*Directions for this task*:
Of the lines below, copy those that hold the word "初産です".

[Transcribed page contents]
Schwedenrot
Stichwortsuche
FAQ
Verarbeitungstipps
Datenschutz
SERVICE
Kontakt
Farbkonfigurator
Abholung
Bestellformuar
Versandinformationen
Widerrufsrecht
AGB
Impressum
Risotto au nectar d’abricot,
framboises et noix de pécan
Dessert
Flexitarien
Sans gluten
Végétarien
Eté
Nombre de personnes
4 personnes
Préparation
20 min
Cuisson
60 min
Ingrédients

...

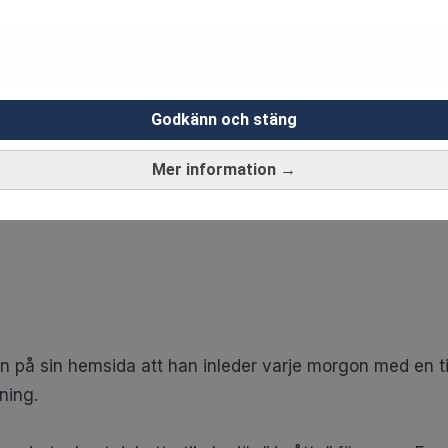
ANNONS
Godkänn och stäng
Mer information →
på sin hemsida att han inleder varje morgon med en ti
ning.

--

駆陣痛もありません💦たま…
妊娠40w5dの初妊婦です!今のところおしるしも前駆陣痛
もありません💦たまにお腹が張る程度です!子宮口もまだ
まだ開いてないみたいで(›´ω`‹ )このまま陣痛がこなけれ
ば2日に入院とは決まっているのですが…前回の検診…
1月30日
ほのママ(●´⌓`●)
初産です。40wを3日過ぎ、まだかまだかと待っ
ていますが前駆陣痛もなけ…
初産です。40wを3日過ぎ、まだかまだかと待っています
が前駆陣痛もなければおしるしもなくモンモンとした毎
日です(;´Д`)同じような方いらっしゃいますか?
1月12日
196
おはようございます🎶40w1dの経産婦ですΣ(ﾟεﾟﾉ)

*Exercise result*:
初産です。40wを3日過ぎ、まだかまだかと待っ
初産です。40wを3日過ぎ、まだかまだかと待っています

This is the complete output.